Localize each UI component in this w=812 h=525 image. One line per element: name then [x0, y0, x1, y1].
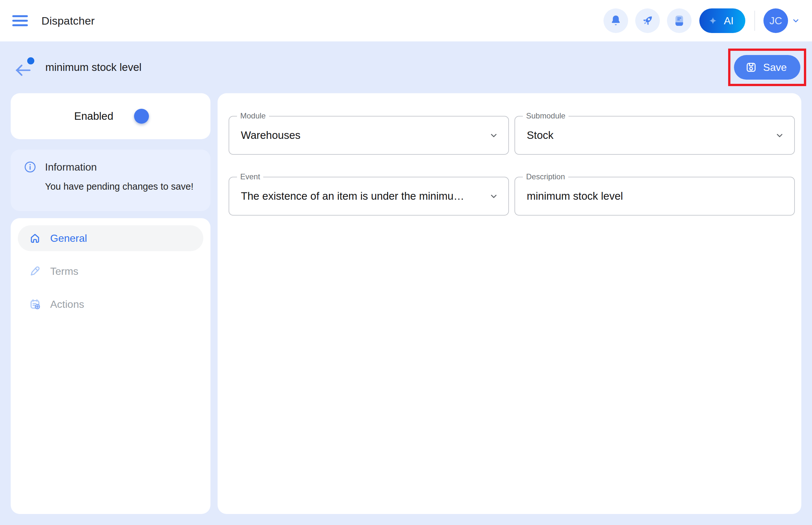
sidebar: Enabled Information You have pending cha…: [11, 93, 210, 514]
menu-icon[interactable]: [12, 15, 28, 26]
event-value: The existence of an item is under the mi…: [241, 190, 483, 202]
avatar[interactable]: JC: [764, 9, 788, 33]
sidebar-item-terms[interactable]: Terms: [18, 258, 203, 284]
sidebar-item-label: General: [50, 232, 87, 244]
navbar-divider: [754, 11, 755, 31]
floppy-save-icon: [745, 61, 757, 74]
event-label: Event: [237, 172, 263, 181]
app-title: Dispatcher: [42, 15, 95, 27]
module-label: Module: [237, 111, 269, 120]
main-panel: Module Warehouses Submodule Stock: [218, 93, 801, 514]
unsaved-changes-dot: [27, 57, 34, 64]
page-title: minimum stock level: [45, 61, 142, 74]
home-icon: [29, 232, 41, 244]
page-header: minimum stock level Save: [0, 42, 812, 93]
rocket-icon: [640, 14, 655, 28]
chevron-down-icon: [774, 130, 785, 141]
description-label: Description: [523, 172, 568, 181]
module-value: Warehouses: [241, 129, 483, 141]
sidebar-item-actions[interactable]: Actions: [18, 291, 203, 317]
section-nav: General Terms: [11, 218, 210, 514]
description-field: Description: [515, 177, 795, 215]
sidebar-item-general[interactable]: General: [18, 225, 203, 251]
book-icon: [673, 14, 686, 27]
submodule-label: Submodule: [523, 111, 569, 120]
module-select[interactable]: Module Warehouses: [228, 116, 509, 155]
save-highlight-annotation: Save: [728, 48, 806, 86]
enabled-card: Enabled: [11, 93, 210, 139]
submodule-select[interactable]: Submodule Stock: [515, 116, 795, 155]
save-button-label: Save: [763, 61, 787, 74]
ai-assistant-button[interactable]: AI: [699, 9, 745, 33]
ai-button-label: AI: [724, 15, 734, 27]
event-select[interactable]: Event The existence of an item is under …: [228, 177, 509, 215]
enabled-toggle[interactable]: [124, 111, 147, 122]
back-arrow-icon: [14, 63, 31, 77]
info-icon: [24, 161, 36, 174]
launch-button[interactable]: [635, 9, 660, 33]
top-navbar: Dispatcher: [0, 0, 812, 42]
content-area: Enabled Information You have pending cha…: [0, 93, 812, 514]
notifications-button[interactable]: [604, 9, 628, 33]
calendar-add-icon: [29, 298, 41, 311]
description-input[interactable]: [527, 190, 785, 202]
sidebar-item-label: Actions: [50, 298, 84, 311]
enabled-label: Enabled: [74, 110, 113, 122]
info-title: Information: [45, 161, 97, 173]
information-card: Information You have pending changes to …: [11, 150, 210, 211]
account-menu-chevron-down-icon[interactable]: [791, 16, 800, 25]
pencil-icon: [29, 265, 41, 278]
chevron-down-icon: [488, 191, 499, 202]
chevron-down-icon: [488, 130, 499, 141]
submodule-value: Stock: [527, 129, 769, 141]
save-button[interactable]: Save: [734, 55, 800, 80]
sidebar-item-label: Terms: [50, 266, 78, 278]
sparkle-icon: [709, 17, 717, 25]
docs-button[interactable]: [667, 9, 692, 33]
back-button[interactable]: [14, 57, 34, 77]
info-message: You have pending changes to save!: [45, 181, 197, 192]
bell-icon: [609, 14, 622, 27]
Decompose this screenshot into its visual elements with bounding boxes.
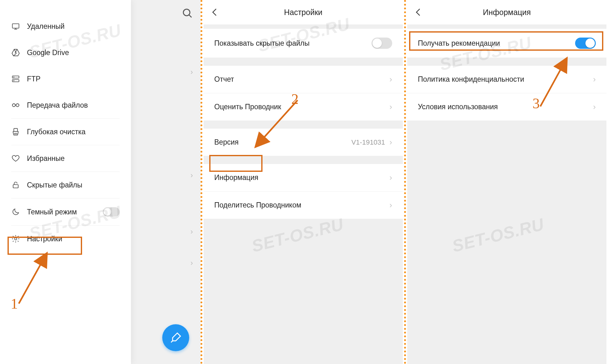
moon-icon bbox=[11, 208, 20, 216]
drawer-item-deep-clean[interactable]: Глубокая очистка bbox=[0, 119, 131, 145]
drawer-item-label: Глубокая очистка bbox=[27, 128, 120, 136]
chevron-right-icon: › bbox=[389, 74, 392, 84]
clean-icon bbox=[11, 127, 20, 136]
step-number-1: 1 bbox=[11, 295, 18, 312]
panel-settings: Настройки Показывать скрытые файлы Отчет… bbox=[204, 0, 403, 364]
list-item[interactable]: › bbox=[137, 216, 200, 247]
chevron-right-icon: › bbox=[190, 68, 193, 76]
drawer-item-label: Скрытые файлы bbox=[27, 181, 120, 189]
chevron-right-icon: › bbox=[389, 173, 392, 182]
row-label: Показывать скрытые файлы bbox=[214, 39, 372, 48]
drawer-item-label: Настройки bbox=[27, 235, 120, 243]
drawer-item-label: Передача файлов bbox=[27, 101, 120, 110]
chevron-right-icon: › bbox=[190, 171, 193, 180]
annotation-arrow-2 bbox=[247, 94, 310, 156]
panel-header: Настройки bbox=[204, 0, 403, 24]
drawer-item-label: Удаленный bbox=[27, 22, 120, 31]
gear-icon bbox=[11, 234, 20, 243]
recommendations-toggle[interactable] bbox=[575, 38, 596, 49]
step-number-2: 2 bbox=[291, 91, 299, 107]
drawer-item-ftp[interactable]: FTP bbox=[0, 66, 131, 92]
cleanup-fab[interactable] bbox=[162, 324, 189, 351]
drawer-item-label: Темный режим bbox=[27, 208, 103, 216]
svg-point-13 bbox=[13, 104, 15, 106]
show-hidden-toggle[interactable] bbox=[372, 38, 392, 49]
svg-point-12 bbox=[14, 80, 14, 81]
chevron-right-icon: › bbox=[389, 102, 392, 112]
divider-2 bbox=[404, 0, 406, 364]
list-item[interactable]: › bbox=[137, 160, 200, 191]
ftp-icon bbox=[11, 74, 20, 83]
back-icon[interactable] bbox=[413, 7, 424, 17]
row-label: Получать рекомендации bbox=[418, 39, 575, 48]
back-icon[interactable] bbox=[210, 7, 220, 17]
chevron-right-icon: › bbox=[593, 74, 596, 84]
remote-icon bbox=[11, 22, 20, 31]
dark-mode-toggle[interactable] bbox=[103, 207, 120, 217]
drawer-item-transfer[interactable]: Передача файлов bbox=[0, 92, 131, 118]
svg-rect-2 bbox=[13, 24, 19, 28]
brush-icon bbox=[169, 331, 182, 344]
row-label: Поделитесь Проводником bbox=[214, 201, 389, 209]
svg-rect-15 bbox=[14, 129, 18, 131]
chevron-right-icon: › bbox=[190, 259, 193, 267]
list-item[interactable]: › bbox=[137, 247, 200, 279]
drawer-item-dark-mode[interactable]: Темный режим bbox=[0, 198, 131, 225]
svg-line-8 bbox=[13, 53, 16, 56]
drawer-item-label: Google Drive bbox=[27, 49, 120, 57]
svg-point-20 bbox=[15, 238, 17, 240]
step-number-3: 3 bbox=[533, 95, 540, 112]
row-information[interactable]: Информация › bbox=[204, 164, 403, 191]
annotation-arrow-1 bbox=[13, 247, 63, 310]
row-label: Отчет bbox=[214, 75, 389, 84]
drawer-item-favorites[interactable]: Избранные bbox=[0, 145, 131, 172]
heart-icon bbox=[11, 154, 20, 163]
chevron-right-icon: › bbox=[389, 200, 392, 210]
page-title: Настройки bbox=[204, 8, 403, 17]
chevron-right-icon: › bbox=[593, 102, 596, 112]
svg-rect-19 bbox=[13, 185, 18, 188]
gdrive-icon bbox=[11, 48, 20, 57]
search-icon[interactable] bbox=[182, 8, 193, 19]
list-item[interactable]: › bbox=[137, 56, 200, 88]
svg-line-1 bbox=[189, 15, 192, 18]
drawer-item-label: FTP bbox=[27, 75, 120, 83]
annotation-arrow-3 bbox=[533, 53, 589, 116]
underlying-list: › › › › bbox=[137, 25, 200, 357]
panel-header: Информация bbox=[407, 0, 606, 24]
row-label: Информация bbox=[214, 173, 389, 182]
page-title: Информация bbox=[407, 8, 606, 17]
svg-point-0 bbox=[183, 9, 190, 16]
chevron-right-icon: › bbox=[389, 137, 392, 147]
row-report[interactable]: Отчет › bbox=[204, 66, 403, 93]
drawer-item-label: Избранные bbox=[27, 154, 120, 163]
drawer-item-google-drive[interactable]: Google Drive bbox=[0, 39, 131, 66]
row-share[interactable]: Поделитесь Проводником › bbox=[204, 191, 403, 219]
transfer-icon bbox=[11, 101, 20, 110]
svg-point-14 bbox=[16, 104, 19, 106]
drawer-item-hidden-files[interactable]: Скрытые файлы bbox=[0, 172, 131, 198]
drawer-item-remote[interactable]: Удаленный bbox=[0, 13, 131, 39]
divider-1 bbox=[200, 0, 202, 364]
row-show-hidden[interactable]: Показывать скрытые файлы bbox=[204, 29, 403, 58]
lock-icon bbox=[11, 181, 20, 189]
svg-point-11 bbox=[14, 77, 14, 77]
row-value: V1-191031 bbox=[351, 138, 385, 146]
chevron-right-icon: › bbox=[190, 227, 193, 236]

# # # # # # #

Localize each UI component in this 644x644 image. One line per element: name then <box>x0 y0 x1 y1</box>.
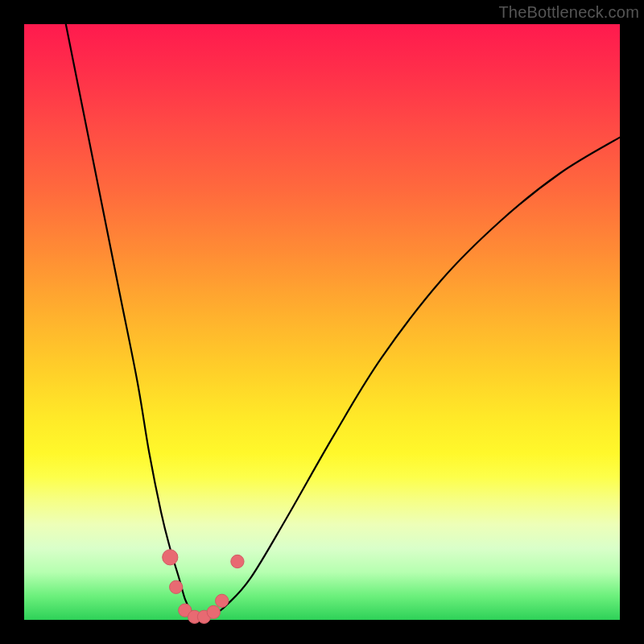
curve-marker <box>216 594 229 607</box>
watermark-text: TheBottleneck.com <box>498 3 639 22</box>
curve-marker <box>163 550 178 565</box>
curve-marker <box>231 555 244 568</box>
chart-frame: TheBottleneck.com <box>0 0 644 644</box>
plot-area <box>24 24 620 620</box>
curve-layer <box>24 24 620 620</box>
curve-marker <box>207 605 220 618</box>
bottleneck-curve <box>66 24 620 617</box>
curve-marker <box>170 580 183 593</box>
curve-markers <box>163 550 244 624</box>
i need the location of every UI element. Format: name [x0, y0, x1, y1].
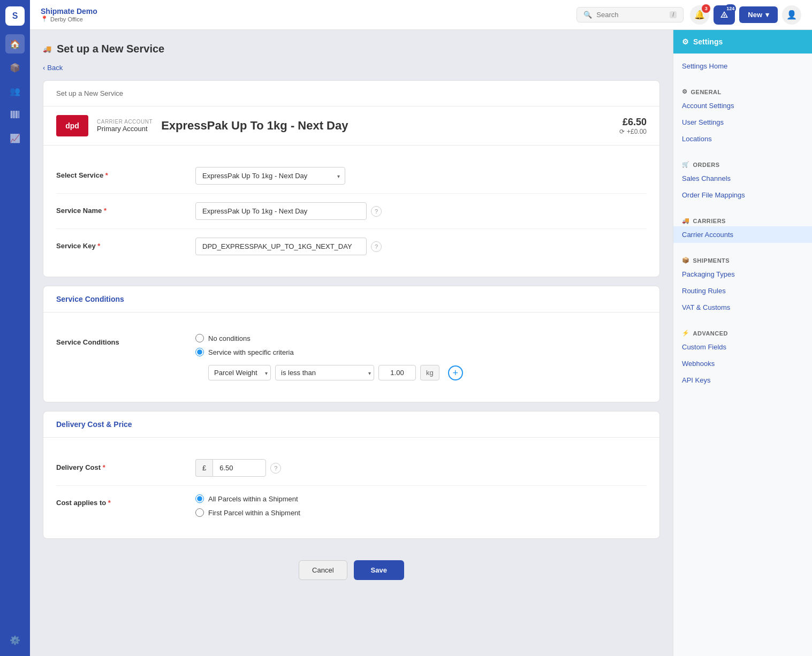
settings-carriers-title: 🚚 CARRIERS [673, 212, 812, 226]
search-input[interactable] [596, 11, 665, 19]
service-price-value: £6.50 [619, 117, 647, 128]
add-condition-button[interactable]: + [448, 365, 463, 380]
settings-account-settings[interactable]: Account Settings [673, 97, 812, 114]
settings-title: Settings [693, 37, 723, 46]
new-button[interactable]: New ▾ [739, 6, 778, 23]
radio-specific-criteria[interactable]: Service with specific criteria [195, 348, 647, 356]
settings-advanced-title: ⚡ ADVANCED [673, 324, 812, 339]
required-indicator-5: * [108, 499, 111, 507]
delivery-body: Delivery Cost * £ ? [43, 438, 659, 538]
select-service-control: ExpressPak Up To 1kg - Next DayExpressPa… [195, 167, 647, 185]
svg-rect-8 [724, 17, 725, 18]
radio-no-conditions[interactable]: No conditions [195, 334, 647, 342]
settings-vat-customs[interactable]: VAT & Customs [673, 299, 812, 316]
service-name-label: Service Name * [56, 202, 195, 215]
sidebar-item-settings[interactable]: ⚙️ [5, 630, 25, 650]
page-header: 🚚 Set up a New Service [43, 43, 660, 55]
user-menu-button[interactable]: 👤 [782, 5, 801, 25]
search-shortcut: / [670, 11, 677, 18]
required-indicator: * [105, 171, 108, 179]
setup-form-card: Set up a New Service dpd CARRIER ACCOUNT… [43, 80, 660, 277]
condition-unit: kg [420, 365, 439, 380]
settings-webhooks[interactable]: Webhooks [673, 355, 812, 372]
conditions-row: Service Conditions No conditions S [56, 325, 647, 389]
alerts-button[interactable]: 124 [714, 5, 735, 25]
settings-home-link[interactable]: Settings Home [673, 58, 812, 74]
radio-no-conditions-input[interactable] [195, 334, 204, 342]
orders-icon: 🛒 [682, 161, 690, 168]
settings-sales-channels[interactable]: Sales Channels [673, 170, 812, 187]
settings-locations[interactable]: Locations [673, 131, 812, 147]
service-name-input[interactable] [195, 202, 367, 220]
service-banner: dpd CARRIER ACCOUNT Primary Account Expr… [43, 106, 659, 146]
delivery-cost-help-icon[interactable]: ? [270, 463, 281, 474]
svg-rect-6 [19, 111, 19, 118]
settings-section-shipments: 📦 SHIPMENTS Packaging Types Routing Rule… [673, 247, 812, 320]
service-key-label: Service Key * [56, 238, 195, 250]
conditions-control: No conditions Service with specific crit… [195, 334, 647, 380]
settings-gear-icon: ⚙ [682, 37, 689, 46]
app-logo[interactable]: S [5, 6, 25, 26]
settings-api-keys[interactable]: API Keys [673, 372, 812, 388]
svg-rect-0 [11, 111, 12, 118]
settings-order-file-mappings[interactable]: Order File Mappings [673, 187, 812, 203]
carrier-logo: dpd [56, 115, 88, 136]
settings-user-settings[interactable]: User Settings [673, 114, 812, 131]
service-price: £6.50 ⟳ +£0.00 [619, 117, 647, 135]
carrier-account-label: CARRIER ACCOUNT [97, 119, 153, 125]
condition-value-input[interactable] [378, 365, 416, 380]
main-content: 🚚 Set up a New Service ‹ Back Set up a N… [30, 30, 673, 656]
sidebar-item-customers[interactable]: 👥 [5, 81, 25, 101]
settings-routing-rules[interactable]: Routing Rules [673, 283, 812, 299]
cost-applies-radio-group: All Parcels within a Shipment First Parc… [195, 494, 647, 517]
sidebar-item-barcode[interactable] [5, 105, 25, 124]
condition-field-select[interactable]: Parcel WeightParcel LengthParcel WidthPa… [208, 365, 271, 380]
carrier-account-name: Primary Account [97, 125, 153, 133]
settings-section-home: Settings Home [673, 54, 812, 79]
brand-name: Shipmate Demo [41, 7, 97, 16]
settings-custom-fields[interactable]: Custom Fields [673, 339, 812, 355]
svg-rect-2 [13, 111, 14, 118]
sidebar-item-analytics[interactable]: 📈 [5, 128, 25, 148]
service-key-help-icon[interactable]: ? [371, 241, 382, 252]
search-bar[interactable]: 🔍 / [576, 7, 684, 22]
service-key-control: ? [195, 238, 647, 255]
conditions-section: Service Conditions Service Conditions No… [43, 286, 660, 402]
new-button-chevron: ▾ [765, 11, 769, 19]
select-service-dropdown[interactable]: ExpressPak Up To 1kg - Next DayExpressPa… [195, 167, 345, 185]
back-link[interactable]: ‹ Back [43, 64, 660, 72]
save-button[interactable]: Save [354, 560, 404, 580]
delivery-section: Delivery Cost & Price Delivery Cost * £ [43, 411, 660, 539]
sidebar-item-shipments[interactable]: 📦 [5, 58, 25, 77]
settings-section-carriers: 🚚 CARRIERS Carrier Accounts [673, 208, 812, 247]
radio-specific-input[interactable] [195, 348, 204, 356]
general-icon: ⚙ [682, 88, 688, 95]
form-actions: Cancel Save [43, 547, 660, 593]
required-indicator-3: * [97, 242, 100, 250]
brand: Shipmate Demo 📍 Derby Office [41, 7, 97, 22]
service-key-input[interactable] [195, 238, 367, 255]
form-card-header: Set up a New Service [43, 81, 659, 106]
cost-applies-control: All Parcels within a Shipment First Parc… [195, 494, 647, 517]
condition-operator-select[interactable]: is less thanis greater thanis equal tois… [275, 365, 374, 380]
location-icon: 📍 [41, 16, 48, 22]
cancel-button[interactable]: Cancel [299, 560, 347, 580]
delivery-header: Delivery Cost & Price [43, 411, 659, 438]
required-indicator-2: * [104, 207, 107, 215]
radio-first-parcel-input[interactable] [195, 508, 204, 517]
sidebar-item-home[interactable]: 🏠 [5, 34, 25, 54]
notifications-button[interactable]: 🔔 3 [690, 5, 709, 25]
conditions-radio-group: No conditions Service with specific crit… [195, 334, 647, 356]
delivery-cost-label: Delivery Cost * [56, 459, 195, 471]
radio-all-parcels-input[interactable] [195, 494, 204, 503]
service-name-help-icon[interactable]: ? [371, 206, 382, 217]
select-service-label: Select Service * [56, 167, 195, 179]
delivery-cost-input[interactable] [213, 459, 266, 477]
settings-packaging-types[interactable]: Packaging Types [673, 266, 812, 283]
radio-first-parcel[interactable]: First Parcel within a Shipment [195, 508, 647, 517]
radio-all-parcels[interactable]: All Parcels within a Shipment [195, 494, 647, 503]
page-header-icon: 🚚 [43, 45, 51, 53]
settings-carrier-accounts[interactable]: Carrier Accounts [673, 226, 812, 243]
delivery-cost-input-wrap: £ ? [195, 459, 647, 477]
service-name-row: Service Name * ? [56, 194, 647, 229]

# # # # # # #

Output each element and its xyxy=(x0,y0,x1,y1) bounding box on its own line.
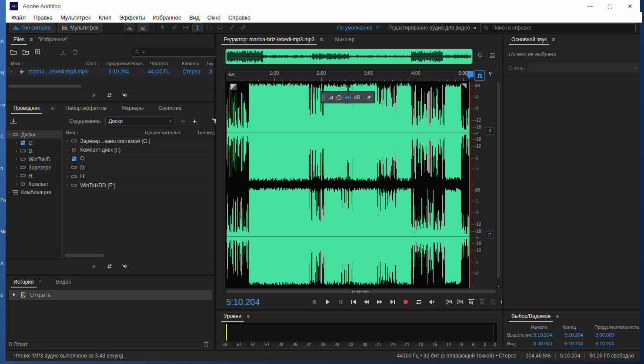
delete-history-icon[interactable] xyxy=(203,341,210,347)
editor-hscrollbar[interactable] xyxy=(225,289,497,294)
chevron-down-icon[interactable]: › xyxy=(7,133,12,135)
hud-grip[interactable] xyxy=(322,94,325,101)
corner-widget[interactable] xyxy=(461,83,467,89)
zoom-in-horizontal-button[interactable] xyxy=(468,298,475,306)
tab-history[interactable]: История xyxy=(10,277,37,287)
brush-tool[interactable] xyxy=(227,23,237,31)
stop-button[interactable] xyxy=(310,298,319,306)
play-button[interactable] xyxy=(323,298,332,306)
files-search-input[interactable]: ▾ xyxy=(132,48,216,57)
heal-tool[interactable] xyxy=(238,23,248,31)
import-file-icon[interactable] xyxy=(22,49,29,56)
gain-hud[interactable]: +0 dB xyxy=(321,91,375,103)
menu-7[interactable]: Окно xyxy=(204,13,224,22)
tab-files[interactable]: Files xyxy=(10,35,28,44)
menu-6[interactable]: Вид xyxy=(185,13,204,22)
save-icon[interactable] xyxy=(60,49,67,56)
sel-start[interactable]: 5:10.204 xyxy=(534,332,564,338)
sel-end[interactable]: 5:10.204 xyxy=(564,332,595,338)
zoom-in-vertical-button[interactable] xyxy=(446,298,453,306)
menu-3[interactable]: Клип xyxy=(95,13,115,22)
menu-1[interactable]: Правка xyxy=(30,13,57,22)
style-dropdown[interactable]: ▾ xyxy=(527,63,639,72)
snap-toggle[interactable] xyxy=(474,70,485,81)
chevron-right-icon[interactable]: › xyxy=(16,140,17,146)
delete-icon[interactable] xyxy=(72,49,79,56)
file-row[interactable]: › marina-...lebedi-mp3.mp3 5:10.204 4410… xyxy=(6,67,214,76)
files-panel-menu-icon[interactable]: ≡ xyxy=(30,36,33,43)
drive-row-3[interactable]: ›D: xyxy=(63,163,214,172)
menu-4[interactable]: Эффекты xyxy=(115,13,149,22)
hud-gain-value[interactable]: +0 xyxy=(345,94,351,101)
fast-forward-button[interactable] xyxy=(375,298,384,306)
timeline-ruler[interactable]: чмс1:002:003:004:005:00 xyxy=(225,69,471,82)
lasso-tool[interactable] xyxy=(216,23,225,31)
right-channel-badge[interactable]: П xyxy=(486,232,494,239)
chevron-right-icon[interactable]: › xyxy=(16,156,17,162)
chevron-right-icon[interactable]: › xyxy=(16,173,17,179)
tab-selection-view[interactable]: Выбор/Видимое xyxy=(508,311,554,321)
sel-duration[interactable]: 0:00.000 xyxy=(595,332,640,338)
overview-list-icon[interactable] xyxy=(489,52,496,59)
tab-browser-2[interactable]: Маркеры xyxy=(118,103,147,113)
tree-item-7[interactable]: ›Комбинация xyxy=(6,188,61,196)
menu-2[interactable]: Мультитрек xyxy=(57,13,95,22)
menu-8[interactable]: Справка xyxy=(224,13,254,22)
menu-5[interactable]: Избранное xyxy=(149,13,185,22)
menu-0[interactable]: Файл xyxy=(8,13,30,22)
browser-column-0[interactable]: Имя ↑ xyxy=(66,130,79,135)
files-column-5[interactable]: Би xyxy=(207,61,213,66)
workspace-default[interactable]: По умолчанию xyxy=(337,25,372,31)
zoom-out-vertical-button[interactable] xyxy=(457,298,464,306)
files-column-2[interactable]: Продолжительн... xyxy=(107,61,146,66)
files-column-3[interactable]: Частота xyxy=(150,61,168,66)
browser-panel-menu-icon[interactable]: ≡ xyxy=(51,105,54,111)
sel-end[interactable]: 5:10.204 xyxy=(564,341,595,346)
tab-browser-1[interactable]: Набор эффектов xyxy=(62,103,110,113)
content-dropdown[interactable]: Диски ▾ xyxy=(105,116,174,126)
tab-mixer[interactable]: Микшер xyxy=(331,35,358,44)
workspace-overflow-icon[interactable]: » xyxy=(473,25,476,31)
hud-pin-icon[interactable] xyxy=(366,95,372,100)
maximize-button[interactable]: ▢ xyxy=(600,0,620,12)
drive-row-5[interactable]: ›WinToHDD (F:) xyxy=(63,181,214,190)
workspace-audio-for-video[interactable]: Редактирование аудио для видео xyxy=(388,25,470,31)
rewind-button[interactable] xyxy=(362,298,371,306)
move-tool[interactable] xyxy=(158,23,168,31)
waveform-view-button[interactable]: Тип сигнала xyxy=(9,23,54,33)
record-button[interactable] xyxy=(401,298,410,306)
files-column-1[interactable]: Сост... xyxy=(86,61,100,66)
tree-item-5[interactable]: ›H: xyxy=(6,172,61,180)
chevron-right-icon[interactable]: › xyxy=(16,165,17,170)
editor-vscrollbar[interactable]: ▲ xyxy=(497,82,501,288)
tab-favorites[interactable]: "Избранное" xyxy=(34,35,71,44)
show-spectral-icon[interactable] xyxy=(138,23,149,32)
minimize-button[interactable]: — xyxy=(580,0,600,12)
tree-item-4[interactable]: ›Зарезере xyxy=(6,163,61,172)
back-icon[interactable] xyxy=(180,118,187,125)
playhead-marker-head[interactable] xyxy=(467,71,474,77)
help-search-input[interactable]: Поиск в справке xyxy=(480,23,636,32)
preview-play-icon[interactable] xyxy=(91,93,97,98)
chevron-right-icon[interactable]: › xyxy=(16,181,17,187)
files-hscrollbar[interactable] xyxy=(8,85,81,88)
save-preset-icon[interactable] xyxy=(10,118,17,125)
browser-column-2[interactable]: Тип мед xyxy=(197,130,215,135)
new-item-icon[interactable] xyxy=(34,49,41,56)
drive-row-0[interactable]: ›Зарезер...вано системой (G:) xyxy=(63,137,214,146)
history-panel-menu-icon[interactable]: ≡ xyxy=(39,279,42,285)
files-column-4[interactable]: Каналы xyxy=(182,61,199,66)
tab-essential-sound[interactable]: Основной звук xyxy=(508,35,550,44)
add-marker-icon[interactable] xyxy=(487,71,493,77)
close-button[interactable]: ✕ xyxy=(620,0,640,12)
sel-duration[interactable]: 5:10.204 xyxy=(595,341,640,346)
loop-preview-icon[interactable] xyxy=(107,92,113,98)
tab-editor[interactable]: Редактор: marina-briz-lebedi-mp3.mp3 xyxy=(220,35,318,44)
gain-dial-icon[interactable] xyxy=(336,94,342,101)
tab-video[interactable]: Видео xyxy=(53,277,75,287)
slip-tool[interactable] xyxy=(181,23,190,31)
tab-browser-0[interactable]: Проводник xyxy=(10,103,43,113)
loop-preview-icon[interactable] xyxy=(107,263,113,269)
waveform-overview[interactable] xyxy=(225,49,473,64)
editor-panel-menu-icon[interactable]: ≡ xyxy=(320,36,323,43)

# # # # # # #

Where does the word "specific" appear in the listing above? Copy every line that holds it.

radio-specific-criteria[interactable]: Service with specific criteria [195, 348, 647, 356]
conditions-control: No conditions Service with specific crit… [195, 334, 647, 380]
radio-specific-input[interactable] [195, 348, 204, 356]
conditions-radio-group: No conditions Service with specific crit… [195, 334, 647, 356]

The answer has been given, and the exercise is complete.